A pocket-sized retina camera, no dilating required
It's the part of the eye exam everyone hates: the pupil-dilating eye drops. The drops work by opening the pupil and preventing the iris from constricting in response to light and are often used for routine examination and photography of the back of the eye. The drops sting, can take up to 30 minutes to work, and cause blurry vision for several hours afterwards, often making them inconvenient for both patient and doctor.
Now, researchers at the University of Illinois at Chicago College of Medicine and Massachusetts Eye and Ear/Harvard Medical School have developed a cheap, portable camera that can photograph the retina without the need for pupil-dilating eye drops. Made out of simple parts mostly available online, the camera's total cost is about $185.
"As residents seeing patients in the hospital, there are often times when we are not allowed to dilate patients — neurosurgery patients for example," said Dr.
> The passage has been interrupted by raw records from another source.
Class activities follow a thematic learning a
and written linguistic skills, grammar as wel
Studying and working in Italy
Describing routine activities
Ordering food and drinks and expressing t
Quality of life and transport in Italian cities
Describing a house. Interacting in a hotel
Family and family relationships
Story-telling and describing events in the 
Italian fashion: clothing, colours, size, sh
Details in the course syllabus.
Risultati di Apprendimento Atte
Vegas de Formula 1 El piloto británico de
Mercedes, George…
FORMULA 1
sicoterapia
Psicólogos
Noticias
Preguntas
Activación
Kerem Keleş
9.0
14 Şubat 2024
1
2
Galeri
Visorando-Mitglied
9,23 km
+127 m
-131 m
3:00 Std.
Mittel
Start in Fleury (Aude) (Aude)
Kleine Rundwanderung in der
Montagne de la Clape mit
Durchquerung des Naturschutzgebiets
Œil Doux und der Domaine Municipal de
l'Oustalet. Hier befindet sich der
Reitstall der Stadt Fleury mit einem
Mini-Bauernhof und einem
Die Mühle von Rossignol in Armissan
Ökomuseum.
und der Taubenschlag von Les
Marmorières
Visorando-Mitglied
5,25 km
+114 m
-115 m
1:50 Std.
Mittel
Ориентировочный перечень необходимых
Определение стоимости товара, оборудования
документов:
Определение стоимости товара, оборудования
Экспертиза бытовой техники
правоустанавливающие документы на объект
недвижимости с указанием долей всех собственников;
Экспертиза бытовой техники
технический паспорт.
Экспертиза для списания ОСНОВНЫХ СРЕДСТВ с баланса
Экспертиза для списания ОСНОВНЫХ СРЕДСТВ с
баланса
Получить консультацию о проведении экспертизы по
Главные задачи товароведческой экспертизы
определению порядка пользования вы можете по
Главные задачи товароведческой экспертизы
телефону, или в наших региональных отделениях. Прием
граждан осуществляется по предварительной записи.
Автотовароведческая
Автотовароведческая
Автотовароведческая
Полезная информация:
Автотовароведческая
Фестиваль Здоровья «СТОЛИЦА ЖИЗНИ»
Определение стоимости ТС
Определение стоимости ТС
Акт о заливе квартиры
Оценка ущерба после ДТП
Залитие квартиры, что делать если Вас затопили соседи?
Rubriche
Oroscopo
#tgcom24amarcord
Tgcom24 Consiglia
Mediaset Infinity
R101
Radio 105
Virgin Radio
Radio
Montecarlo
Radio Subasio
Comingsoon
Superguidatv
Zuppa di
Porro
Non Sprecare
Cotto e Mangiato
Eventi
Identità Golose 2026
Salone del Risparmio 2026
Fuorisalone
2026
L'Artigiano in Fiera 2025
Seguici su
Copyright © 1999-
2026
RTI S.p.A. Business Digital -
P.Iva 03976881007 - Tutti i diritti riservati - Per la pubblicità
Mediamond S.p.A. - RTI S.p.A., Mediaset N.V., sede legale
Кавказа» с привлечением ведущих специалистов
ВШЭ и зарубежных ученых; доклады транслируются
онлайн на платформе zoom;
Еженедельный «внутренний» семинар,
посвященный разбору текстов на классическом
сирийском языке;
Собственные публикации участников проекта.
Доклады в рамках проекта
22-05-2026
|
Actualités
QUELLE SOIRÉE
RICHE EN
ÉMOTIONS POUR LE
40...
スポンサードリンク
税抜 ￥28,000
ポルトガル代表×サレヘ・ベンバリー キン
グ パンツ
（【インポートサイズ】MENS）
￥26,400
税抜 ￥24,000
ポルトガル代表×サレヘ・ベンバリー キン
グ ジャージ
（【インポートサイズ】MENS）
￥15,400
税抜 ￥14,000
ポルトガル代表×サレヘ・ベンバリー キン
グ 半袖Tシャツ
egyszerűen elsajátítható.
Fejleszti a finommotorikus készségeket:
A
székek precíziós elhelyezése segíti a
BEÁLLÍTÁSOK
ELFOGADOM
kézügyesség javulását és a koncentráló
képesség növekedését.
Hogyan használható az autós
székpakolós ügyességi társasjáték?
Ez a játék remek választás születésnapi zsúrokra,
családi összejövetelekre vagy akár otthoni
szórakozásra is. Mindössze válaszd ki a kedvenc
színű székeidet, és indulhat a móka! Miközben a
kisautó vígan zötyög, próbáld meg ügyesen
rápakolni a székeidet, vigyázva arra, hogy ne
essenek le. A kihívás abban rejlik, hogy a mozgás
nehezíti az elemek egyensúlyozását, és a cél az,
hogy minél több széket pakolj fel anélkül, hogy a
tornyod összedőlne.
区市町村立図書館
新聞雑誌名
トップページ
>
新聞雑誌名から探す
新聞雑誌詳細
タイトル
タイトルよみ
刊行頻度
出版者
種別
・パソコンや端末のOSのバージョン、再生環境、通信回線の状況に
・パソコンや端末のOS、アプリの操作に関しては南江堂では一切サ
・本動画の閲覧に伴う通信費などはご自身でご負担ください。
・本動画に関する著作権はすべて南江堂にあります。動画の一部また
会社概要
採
Bailey Shen, a second-year ophthalmology resident at the UIC College of Medicine. "Also, there are times when we find something abnormal in the back of the eye, but it is not practical to wheel the patient all the way over to the outpatient eye clinic just for a photograph."
The prototype camera can be carried in your pocket, Shen said, and can take pictures of the back of the eye without eye drops. The pictures can be shared with other doctors, or attached to the patient's medical record.
The camera is based on the Raspberry Pi 2 computer, a low-cost, single-board computer designed to teach children how to build and program computers. The board hooks up to a small, cheap infrared camera, and a dual infrared- and white-light-emitting diode. A handful of other components – a lens, a small display screen and several cables – make up the rest of the camera.
The camera works by first emitting infrared light, which the iris – the muscle that controls the opening of the pupil – does not react to. Most retina cameras use white light, which is why pupil-dilating eye drops are needed.
The infrared light is used to focus the camera on the retina, which can take a few seconds. Once focused, a quick flash of white light is delivered as the picture is taken. Cameras exist that use this same infrared/white light technique, but they are bulky and often cost thousands of dollars.
Shen's camera photos show the retina and its blood supply as well as the portion of the optic nerve that leads into the retina. It can reveal health issues that include diabetes, glaucoma and elevated pressure around the brain.
Shen and his co-author, Dr. Shizuo Mukai, associate professor of ophthalmology at Harvard Medical School and a retina surgeon at Massachusetts Eye and Ear, describe their camera and provide a shopping list of parts, instructions for assembly, and the code needed to program the camera in the Journal of Ophthalmology.
"This is an open-source device that is cheap and easy to build," said Mukai. "We expect that others who build our camera will add their own improvements and innovations."
"The device is currently just a prototype, but it shows that it is possible to build a cheap camera capable of taking quality pictures of the retina without dilating eye drops, " Shen said. "It would be cool someday if this device or something similar was carried around in the white-coat pockets of every ophthalmology resident and used by physicians outside of ophthalmology as well."
This work was supported in part by gifts to the Mukai Fund of Massachusetts Eye and Ear.